A shareholder of an Indiana thrift is making a bid to reorganize it as a national bank.

In a Dec. 9 filing with the Securities Exchange Commission, Chiplease Inc. announced its intention to make a tender offer of $18.20 per share for at least 50% of the outstanding shares of $80.6 million-asset Sobieski Bancorp. It also called for a shareholder meeting to reorganize the South Bend thrift as a national bank.

Leon Greenblatt, president of Chiplease, an industrial equipment leasing firm, said he is dissatisfied with Sobieski's performance and concerned about its recent forays into commercial real-estate lending.

"We don't believe they have the experience in underwriting commercial real estate," Mr. Greenblatt said. "Their return on assets is pathetic, and their expense ratio is way out of line.

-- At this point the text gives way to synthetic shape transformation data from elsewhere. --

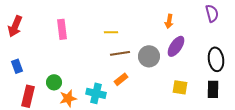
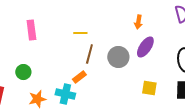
brown line: (120, 53) -> (89, 54), turned -66
orange rectangle: (121, 79) -> (79, 77), moved
green circle: (54, 82) -> (23, 72), moved

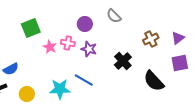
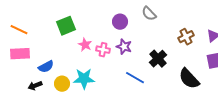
pink cross: (68, 43) -> (103, 50), moved
blue line: (84, 80) -> (135, 78), moved
cyan star: (60, 89) -> (84, 79), moved
yellow circle: (27, 94) -> (62, 84), moved

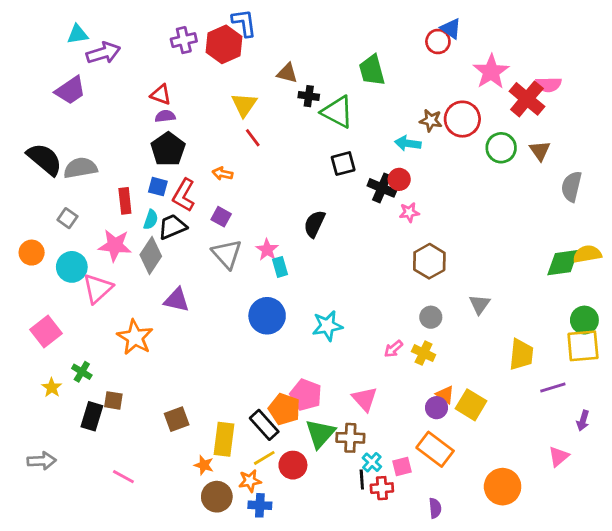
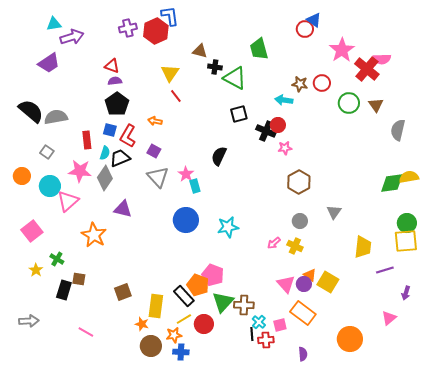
red circle: (462, 119) -> (322, 83), size x0.7
pink triangle: (365, 399) -> (286, 284), moved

Shareholders would be best served by not having it run this way."

According to SNL Securities, Chiplease has a 10.99% stake in the thrift. Sobieski has an efficiency ratio of 70.8% and posted a 0.66% return on assets for the September quarter. The last time it earned better than 1% on assets was in 1993.

Mr. Greenblatt said he has requested a list of shareholders.

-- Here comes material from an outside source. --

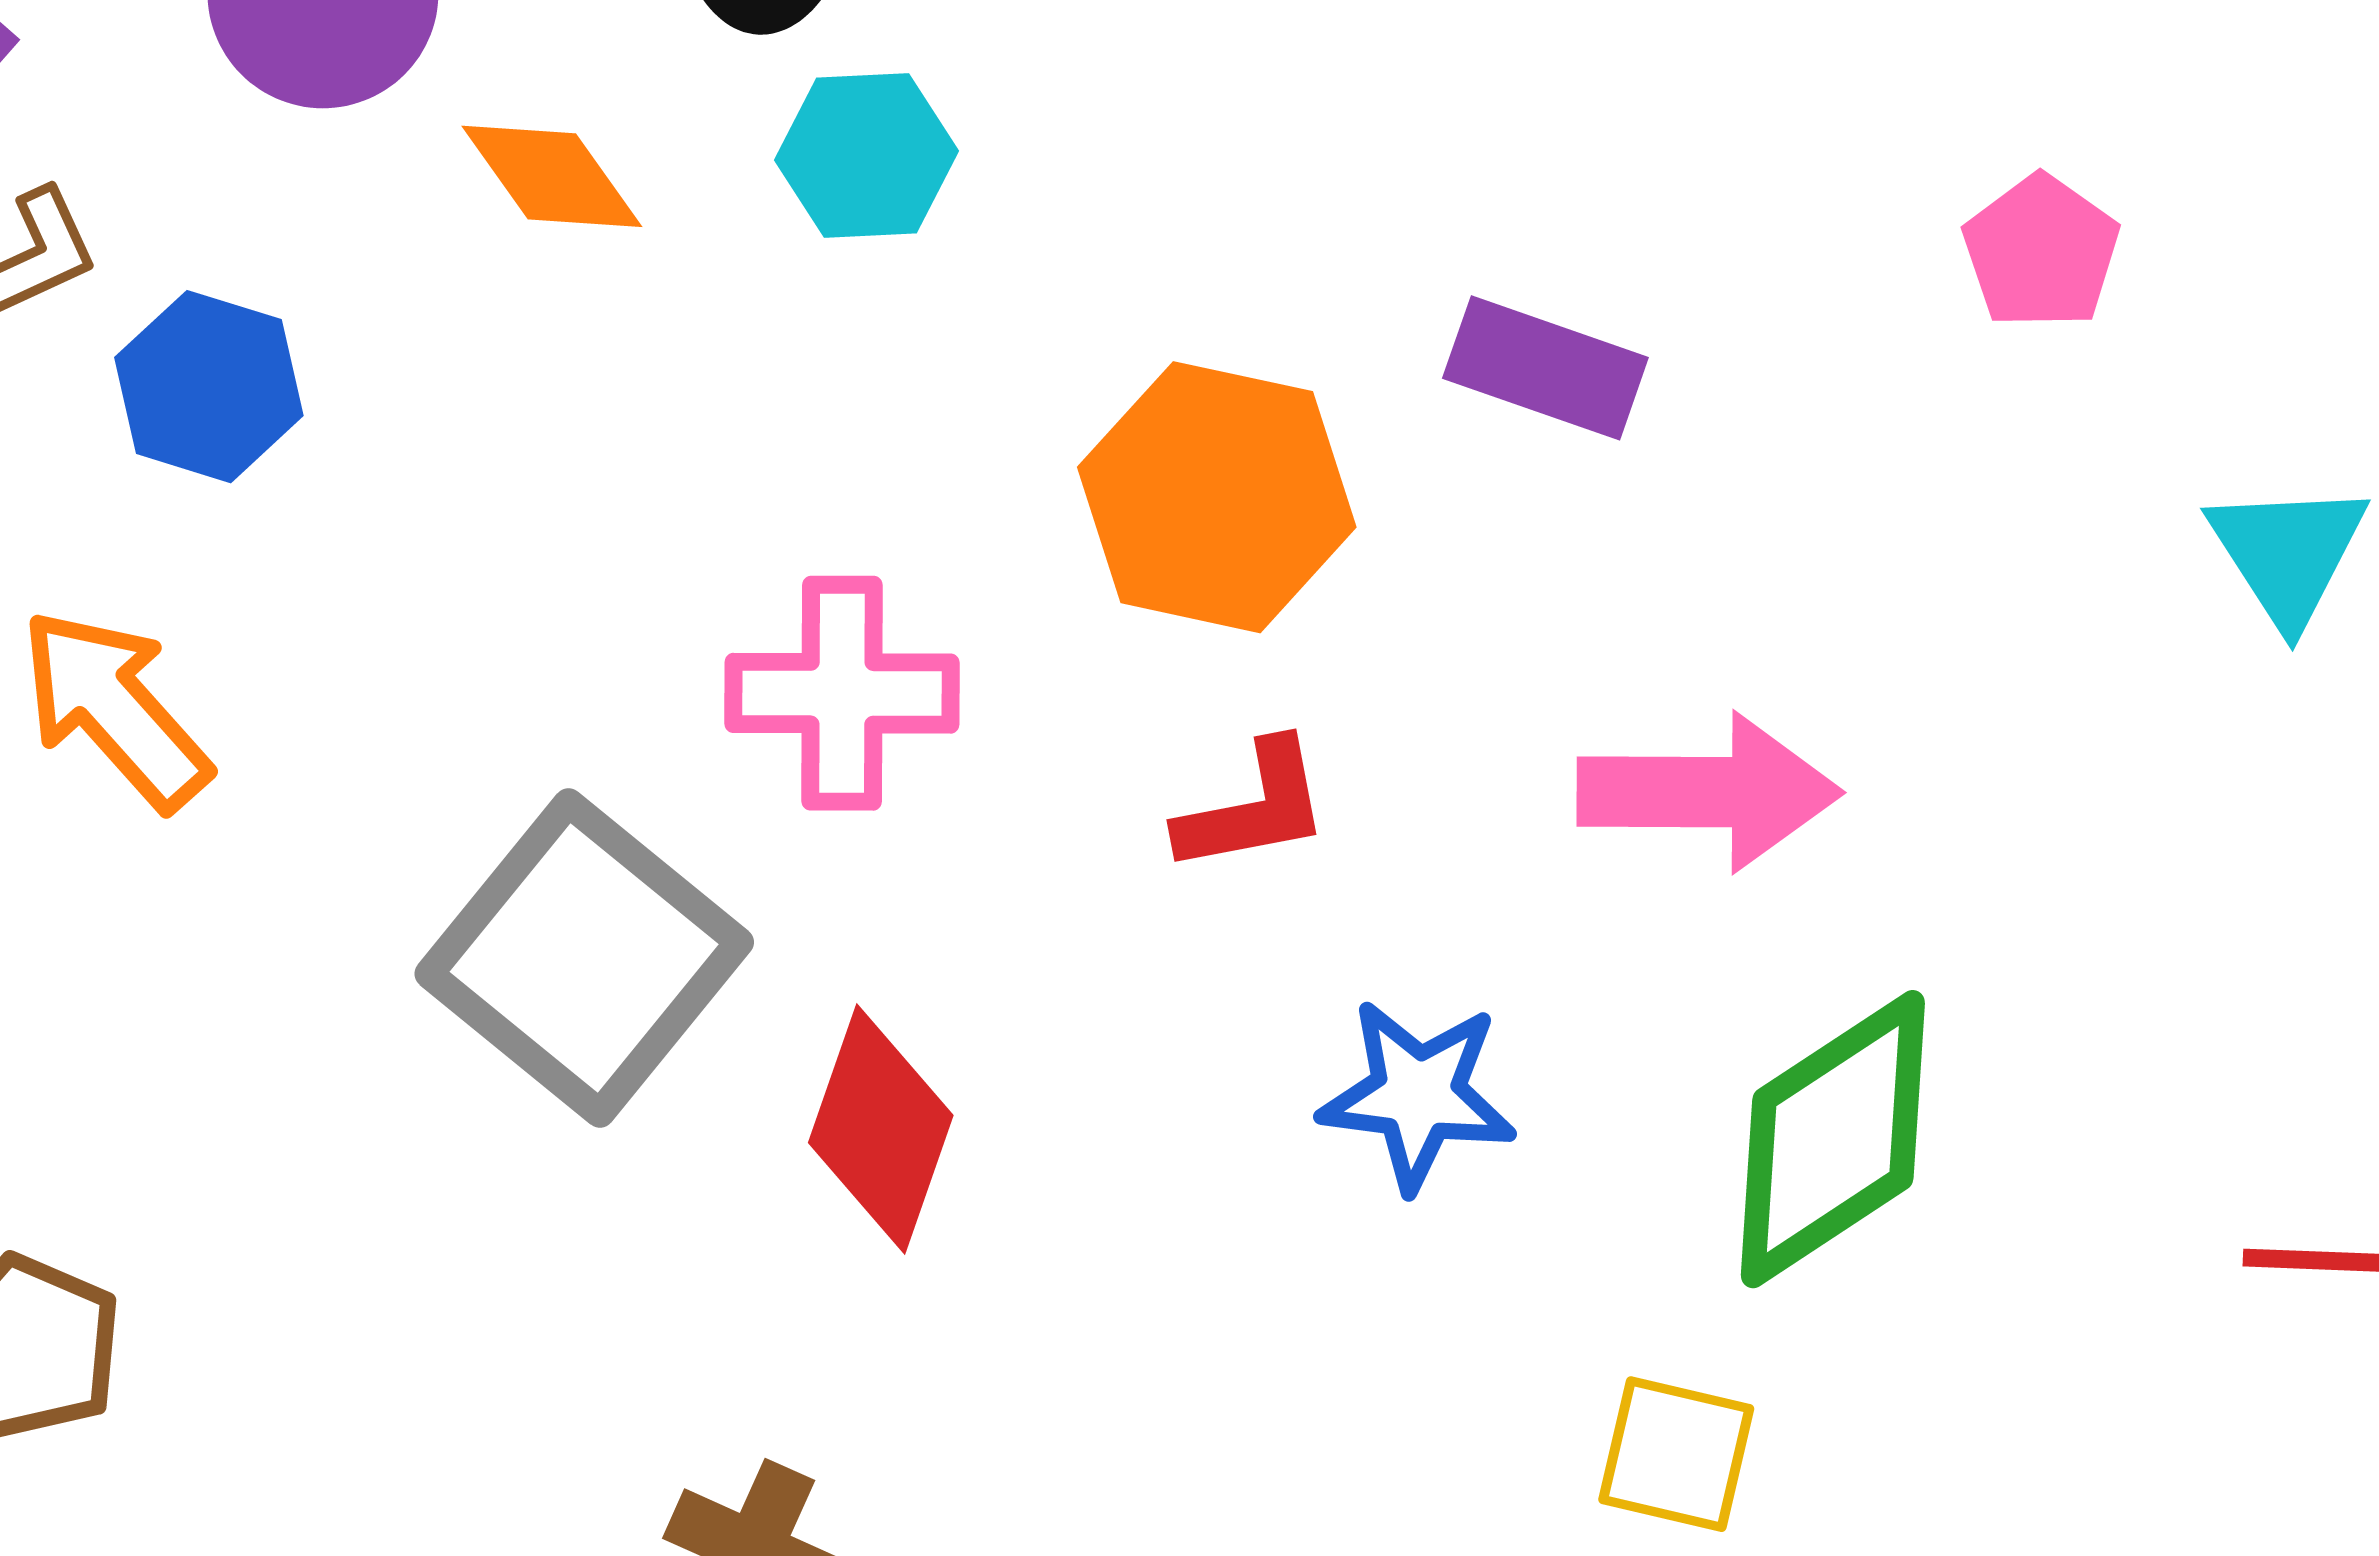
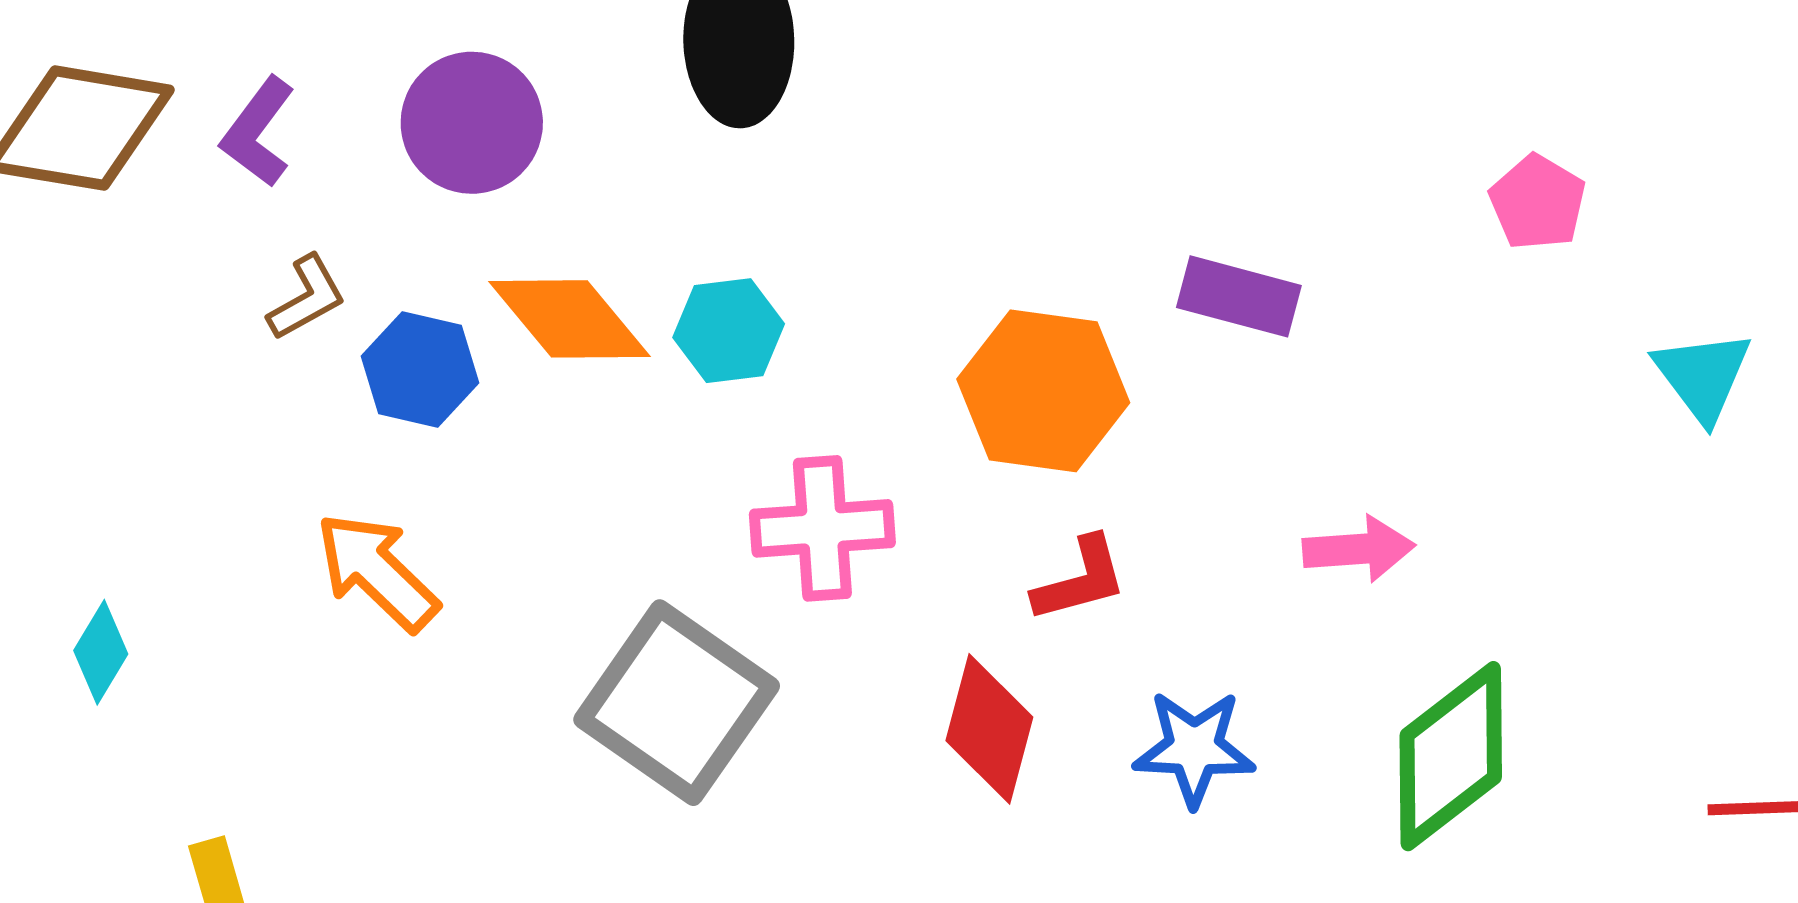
cyan hexagon: (867, 156) -> (729, 331), moved
orange diamond: (552, 176) -> (569, 319), moved, size x1.4
pink arrow: (1709, 792) -> (1359, 549), size x0.7
red diamond: (881, 1129) -> (989, 729), moved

"I'm sure in time we'll be discussing the future of the bank with other shareholders," he said, adding that a national bank charter would give Sobieski more lending and niche flexibility.

In an interview, Sobieski chief executive Thomas F. Gruber said that the offer brings up a host of corporate, regulatory, and securities problems.

For example, the company's certificate of incorporation prohibits the acquisition of more than 10% of the its stock by an individual or group acting in concert. Chiplease's share is larger because of a recent stock buyback by Sobieski.

Mr. Gruber said Sobieski would seek to jack up returns by continuing a commercial real estate lending effort that began earlier this year.

"Savings and loans - financial institutions of all kinds - have been finding it difficult to get the returns they need by doing only residential lending," Mr. Gruber said.